I was actually reading the Action Comics #1 facsimilie edition last night and it by itself really highlighted what I like and appreciate about these types of books. The Superman story, as I said, I've read before. But in reading it alongside Zatara the Magician, Chuck Dawson, Sticky-Mitt Stimson, Marco Polo, and others -- it really showcases why Superman was the breakout character. Typically, when you read about Superman, he gets referenced as the first superhero. That specific point is debateable, depending on the defitions you're using, but he was likely the first superhero type character most of the young readers would've encountered in 1938. With his blue tights and flowing red cape, lifting cars above his head and having bullets bounce off his chest and all, it's easy to see why he would've been seen as fantastic in every sense of the word. So when you hear that kids in the day asked for "the comic with Superman in it," it immediately makes sense. It's easy to see how just the concept itself would've captured the public's imagination.

But in reading everything that went alongside that, that's not the only thing that was going on. The Superman story in Action #1 is not only the most creative conceptually, it's also the best story in the issue from a formal perspective as well. Reading it today, particularly in isolation, that's hard to see because it doesn't exactly have a world of nuance to it, but from a formal storytelling perspective, it is vastly superior to everything else in the issue. Most of the rest of the stories are closer to illustrated prose with heavy reliance on narrative captions, frequently almost to the exclusion of dialogue! And in most cases, the dialogue that is present is exceptionally stiff and expository, simply explaining what is ostensibly being told in the pictures. Which, frankly, you can't blame on the scripting because there's no storytelling in the artwork. A stereotypical complaint of artists working with a never-having-worked-in-comics-before writer is that they'll try to include multiple actions in a single panel, i.e. "Panel 1: He catches the ball and then throws it back to his friend." There seems to be a lot of that type of storytelling here.
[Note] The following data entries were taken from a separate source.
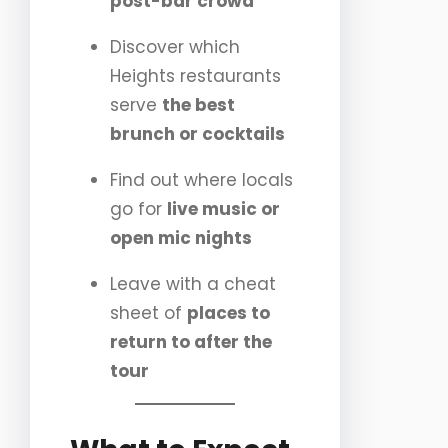
post-bar crowd
Discover which
Heights restaurants
serve
the best
brunch or cocktails
Find out where locals
go for
live music or
open mic nights
Leave with a cheat
sheet of
places to
return to after the
tour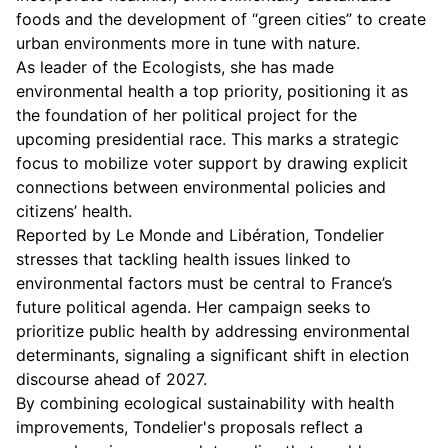
foods and the development of “green cities” to create
urban environments more in tune with nature.
As leader of the Ecologists, she has made
environmental health a top priority, positioning it as
the foundation of her political project for the
upcoming presidential race. This marks a strategic
focus to mobilize voter support by drawing explicit
connections between environmental policies and
citizens’ health.
Reported by Le Monde and Libération, Tondelier
stresses that tackling health issues linked to
environmental factors must be central to France’s
future political agenda. Her campaign seeks to
prioritize public health by addressing environmental
determinants, signaling a significant shift in election
discourse ahead of 2027.
By combining ecological sustainability with health
improvements, Tondelier's proposals reflect a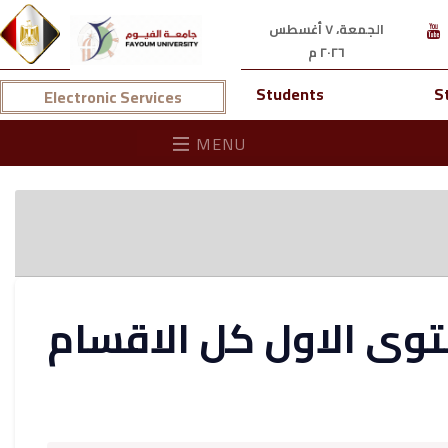
الجمعة، ٧ أغسطس
٢٠٢٦ م
Students
S
Electronic Services
MENU
نتيجة كلية العلوم ال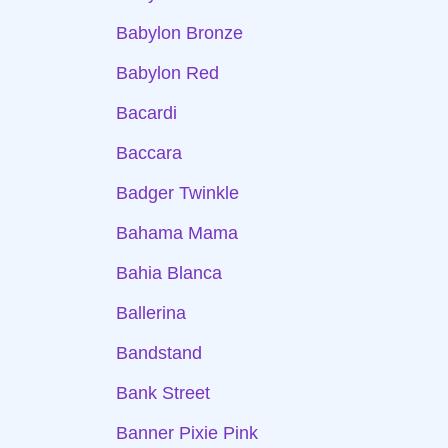
Babylon Bronze
Babylon Red
Bacardi
Baccara
Badger Twinkle
Bahama Mama
Bahia Blanca
Ballerina
Bandstand
Bank Street
Banner Pixie Pink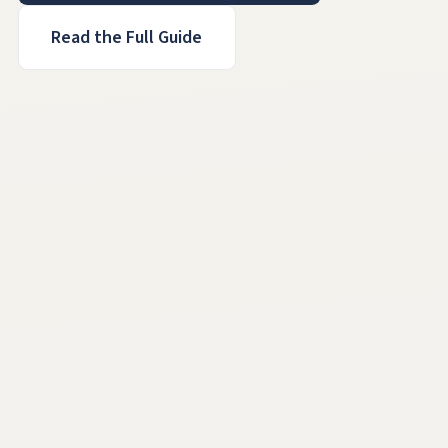
Read the Full Guide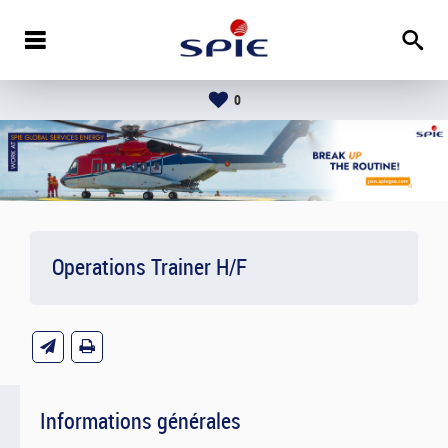
0
Operations Trainer H/F
Informations générales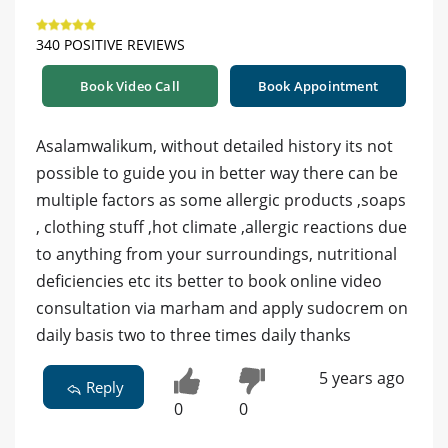
340 POSITIVE REVIEWS
Book Video Call
Book Appointment
Asalamwalikum, without detailed history its not
possible to guide you in better way there can be
multiple factors as some allergic products ,soaps
, clothing stuff ,hot climate ,allergic reactions due
to anything from your surroundings, nutritional
deficiencies etc its better to book online video
consultation via marham and apply sudocrem on
daily basis two to three times daily thanks
5 years ago
Reply
0
0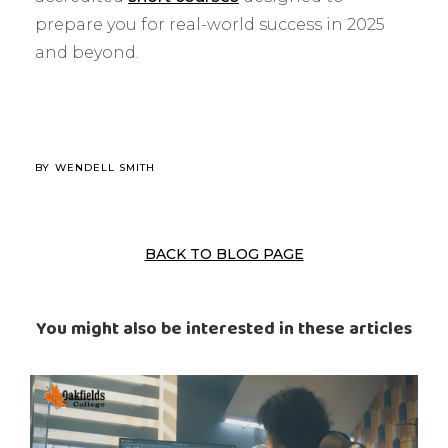
prepare you for real-world success in 2025
and beyond.
BY
WENDELL SMITH
BACK TO BLOG PAGE
You might also be interested in these articles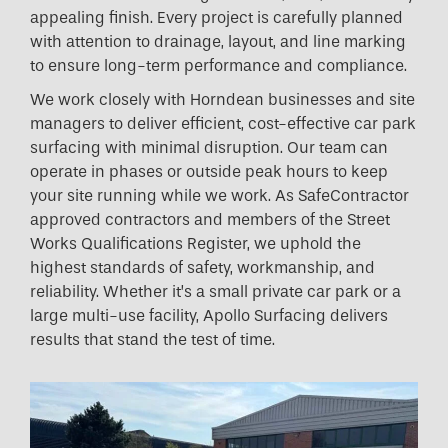
appealing finish. Every project is carefully planned
with attention to drainage, layout, and line marking
to ensure long-term performance and compliance.
We work closely with Horndean businesses and site
managers to deliver efficient, cost-effective car park
surfacing with minimal disruption. Our team can
operate in phases or outside peak hours to keep
your site running while we work. As SafeContractor
approved contractors and members of the Street
Works Qualifications Register, we uphold the
highest standards of safety, workmanship, and
reliability. Whether it’s a small private car park or a
large multi-use facility, Apollo Surfacing delivers
results that stand the test of time.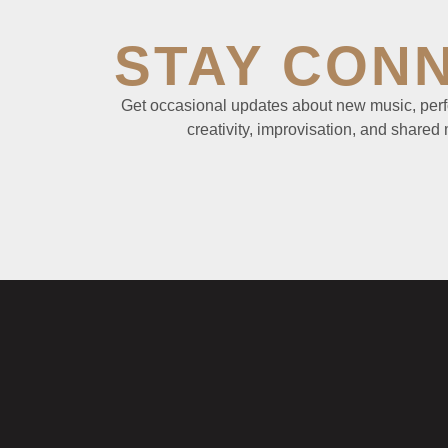
STAY CON
Get occasional updates about new music, perf
creativity, improvisation, and shared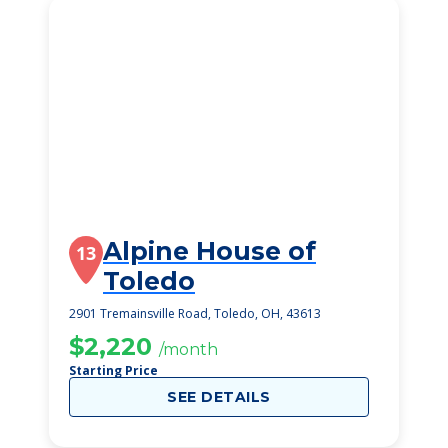
Alpine House of
13
Toledo
2901 Tremainsville Road, Toledo, OH, 43613
$2,220
/month
Starting Price
SEE DETAILS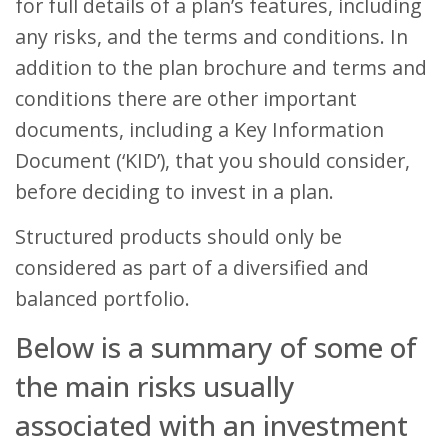
for full details of a plan’s features, including
any risks, and the terms and conditions. In
addition to the plan brochure and terms and
conditions there are other important
documents, including a Key Information
Document (‘KID’), that you should consider,
before deciding to invest in a plan.
Structured products should only be
considered as part of a diversified and
balanced portfolio.
Below is a summary of some of
the main risks usually
associated with an investment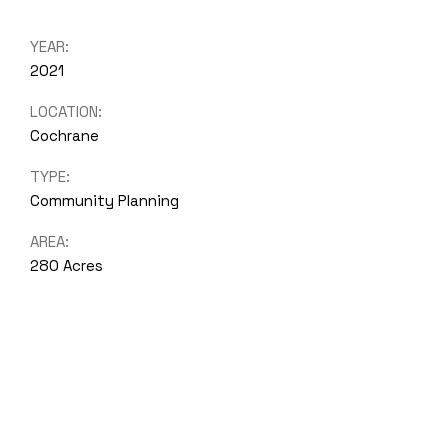
YEAR:
2021
LOCATION:
Cochrane
TYPE:
Community Planning
AREA:
280 Acres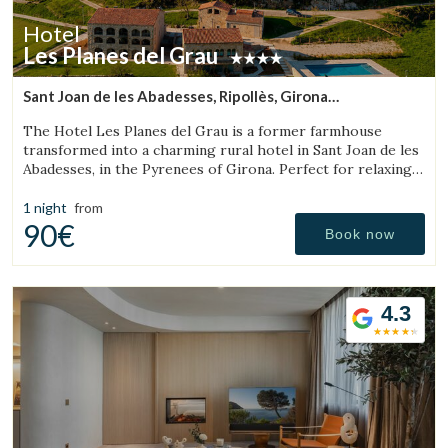
Hotel
Les Planes del Grau
Sant Joan de les Abadesses, Ripollès, Girona
(35.656896089592km from Sant Julià de Vilatorta)
The Hotel Les Planes del Grau is a former farmhouse
transformed into a charming rural hotel in Sant Joan de les
Abadesses, in the Pyrenees of Girona. Perfect for relaxing,
walking, and enjoying horseback.
1 night
from
90€
Book now
4.3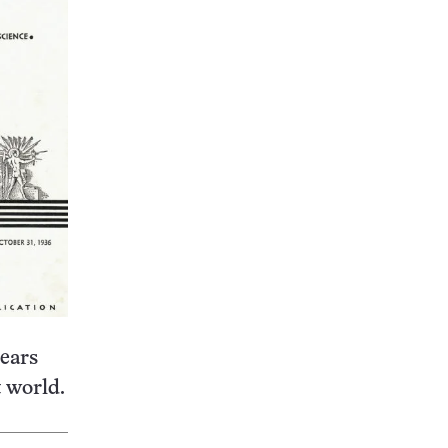
pears
t world.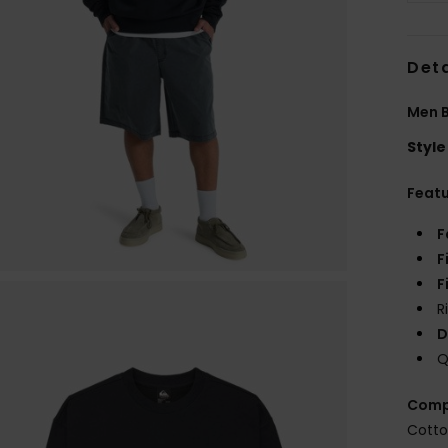
Deta
Men B
Style
Feat
F
F
F
R
D
Q
Comp
Cotto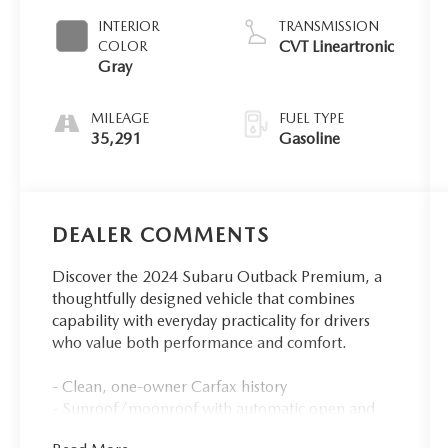
INTERIOR
TRANSMISSION
CVT Lineartronic
COLOR
Gray
MILEAGE
FUEL TYPE
35,291
Gasoline
DEALER COMMENTS
Discover the 2024 Subaru Outback Premium, a
thoughtfully designed vehicle that combines
capability with everyday practicality for drivers
who value both performance and comfort.
- Clean, one-owner Carfax history
- Sunroof/moonroof with automatic open and
close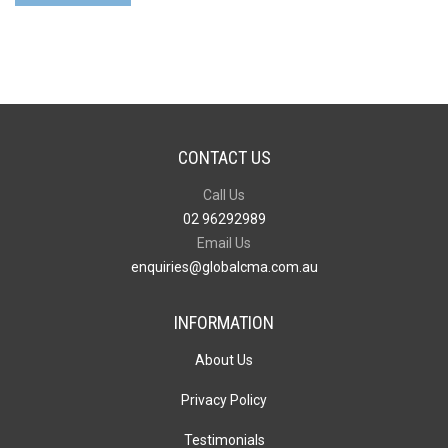
-
51mm
x
76mm
quantity
CONTACT US
Call Us
02 96292989
Email Us
enquiries@globalcma.com.au
INFORMATION
About Us
Privacy Policy
Testimonials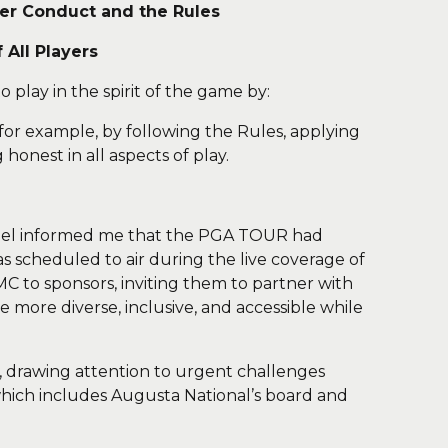
yer Conduct and the Rules
All Players
o play in the spirit of the game by:
 for example, by following the Rules, applying
 honest in all aspects of play.
annel informed me that the PGA TOUR had
s scheduled to air during the live coverage of
C to sponsors, inviting them to partner with
 more diverse, inclusive, and accessible while
f, drawing attention to urgent challenges
which includes Augusta National’s board and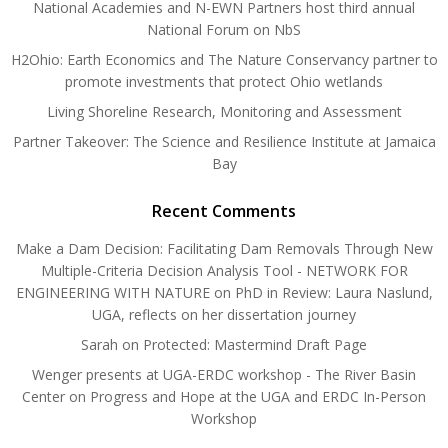
National Academies and N-EWN Partners host third annual
National Forum on NbS
H2Ohio: Earth Economics and The Nature Conservancy partner to
promote investments that protect Ohio wetlands
Living Shoreline Research, Monitoring and Assessment
Partner Takeover: The Science and Resilience Institute at Jamaica
Bay
Recent Comments
Make a Dam Decision: Facilitating Dam Removals Through New
Multiple-Criteria Decision Analysis Tool - NETWORK FOR
ENGINEERING WITH NATURE
on
PhD in Review: Laura Naslund,
UGA, reflects on her dissertation journey
Sarah
on
Protected: Mastermind Draft Page
Wenger presents at UGA-ERDC workshop - The River Basin
Center
on
Progress and Hope at the UGA and ERDC In-Person
Workshop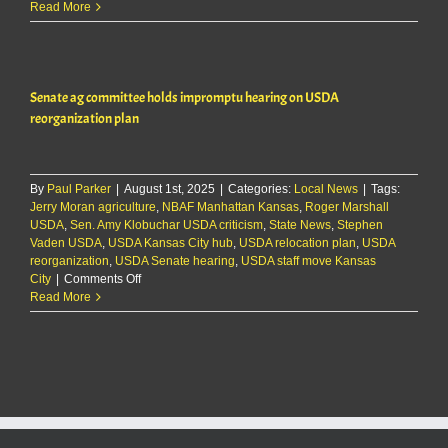
Senate
Read More
ag
committee
holds
impromptu
Senate ag committee holds impromptu hearing on USDA
hearing
on
reorganization plan
USDA
reorganization
plan
By
Paul Parker
|
August 1st, 2025
|
Categories:
Local News
|
Tags:
Jerry Moran agriculture
,
NBAF Manhattan Kansas
,
Roger Marshall
USDA
,
Sen. Amy Klobuchar USDA criticism
,
State News
,
Stephen
Vaden USDA
,
USDA Kansas City hub
,
USDA relocation plan
,
USDA
reorganization
,
USDA Senate hearing
,
USDA staff move Kansas
on
City
|
Comments Off
Senate
Read More
ag
committee
holds
impromptu
hearing
on
USDA
reorganization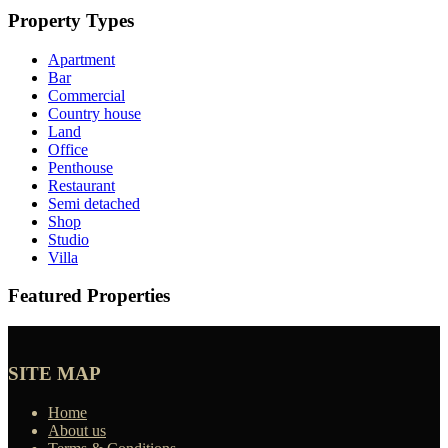
Property Types
Apartment
Bar
Commercial
Country house
Land
Office
Penthouse
Restaurant
Semi detached
Shop
Studio
Villa
Featured Properties
SITE MAP
Home
About us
The artwork in most of these stories is not only crudely drawn, but it's almost entirely unnecessary. I'm reminded of a quick experiment I tried years ago where I removed the art, but not the text, from an old EC comic page and it still read perfectly well. Many of the stories in Action Comics #1 read like that. Jerry Siegel and Joe Shuster are by far the standout contributors to the issue not because they're the ones who did Superman, but because they had a much better understanding and mastery of the form of comics. And that is something that I never really realized until putting the rest of the original issue in the same context.

I've touted the notion of context in reading comics many times before and this is precisely why I think it's significant. Even if you've read those early Superman or Batamn stories, I think it's worth checking out at least some of these new reprints to really appreciate just how much they stood out from even the stories in the very same issues!